Sunday, June 20, 2010

Detecting cohesive subgroups through SNA

Social Network Analysis (SNA) is a formal method, or rather a family of methods, that can be used to examine differentiated patterns of interaction between actors. Most social research methods work with attributional data. They measure the individual actor’s personal attributes (such as age, gender, socio-economic status, etc.), then try to group together individuals possessing similar profiles of attributes, and conclude that social behavior is the result of these common attributes. By contrast, SNA works with relational data. It adopts as its unit of analysis the ties or relations between actors, and tries to explain social behavior as a result of the patterns of strong and weak ties between actors, and the resulting constraints to social behavior. Once ties are defined and measured no assumption needs to be made about the spatial position or other characteristics of individual actors.

The fact that SNA only requires relational data made it well-suited to analyze newsgroups, where personal attributes of participants are invisible and not readily disclosed. But one thing that was easy to observe in newsgroups is who posted to who. Even after just following a newsgroup for a couple of days, patterns started to emerge: some people posted a lot, some people's posts were highly commented (for better or for worse), some people seemed to be ignored, etc. Since my research interest was to detect stable communities within newsgroups, I decided I would try to detect subsets of participants that displayed high levels of interaction between them. In other words, using SNA terminology, I was looking for cohesive subgroups, within the total population of the newsgroup.

To do this, I needed a complete listing (or at least a large sample) of messages posted to the newsgroup, and I needed to record all the combinations of one actor replying to another's post. Fortunately, Usenet messages have a standard format that made this task relatively easy. I used the From and References headers of each message. The first one told me who had posted the message; the second one told me to which message it was a follow-up. Using a simple BASIC routine, I imported these headers into an Access database, and then used a query to obtain a listing of all From-To combinations. In effect, this listing was the social network participants had created over a specific period of time through their online interactions. I then imported this into Ucinet, an SNA program, and was able to identify those people who formed the most cohesive subgroups in the 19 newsgroups I was focusing on: in effect who were the most active members of the virtual community in the newsgroup, and just how active they were.

I recently wrote a book chapter describing this technique and included as an appendix the BASIC routine I used.
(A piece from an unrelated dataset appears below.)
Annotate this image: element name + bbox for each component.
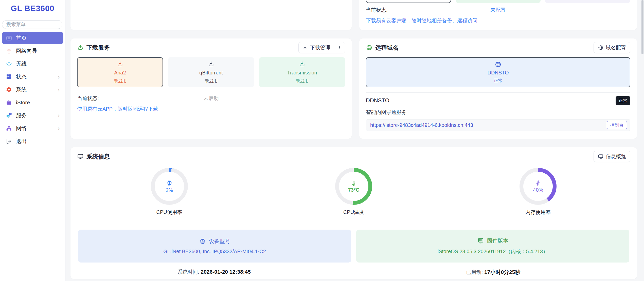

The book will come out later this year, here is the reference:

Murillo, E. (2010) Using social network analysis to guide theoretical sampling in an ethnographic study of a virtual community. In Ben Kei Daniel (Ed.), Handbook of Research on Methods and Techniques for Studying Virtual Communities: Paradigms and Phenomena. Hershey, PA: IGI Global.

Sunday, June 6, 2010

Systematically searching Usenet

When I first started looking at newsgroups for some evidence of VCoP traits, I just subscribed to different groups, guided by their name, downloaded threads and messages and examined how long threads were, how many participants were involved and how knowledgeable they seemed. Of course, this was far from systematic; and although I did pick up on a few groups that would later turn out to be true VCoPs, I needed a formal procedure to search Usenet and zero in on newsgroups which were good candidates for my research. 

Luckily, I came upon Marc Smith's (1999) excellent study of Usenet and read about Netscan, a newsgroup analyzer he built to map Usenet activity and to gather newsgroup interaction measures. Using Netscan, I was able to obtain interaction statistics from complete hierarchies, such as sci.*, comp.* and misc.*. This gave me an efficient means of comparing hundreds of newsgroups at a time and detecting those that were more likely to display CoP-like traits.

Specifically, I was searching for groups with a high volume of posting, low poster-to-post ratio, low thread-to-post ratio and low percentage of cross-posting. All of these were indicators that a newsgroup was active, with a small core of participants sustaining most of the discussion, and with relatively strong topical focus. Furthermore, I concentrated on newsgroups focused on professional topics, as opposed to hobbies or fan groups.

These selection criteria allowed me to discard a large majority of newsgroups, and focus my search on 41 very good candidates: active groups focused on a professional topic. To further narrow the field, I looked for what I called institutional documents; such as a newsgroup FAQ, a home page, formal posting guidelines, or a moderation policy (for moderated newsgroups). By focusing on newsgroups that had developed high-quality institutional documents, I was able to narrow the field of candidate newsgroups to 19. These I examined further applying a more intensive method, known as Social Network Analysis, which I'll explain in the next post. 

Smith, M. A. (1999). Invisible crowds in cyberspace: mapping the social structure of the Usenet. In M. A. Smith, & P. Kollock (Eds.), Communities in Cyberspace (pp. 195-219). New York: Routledge.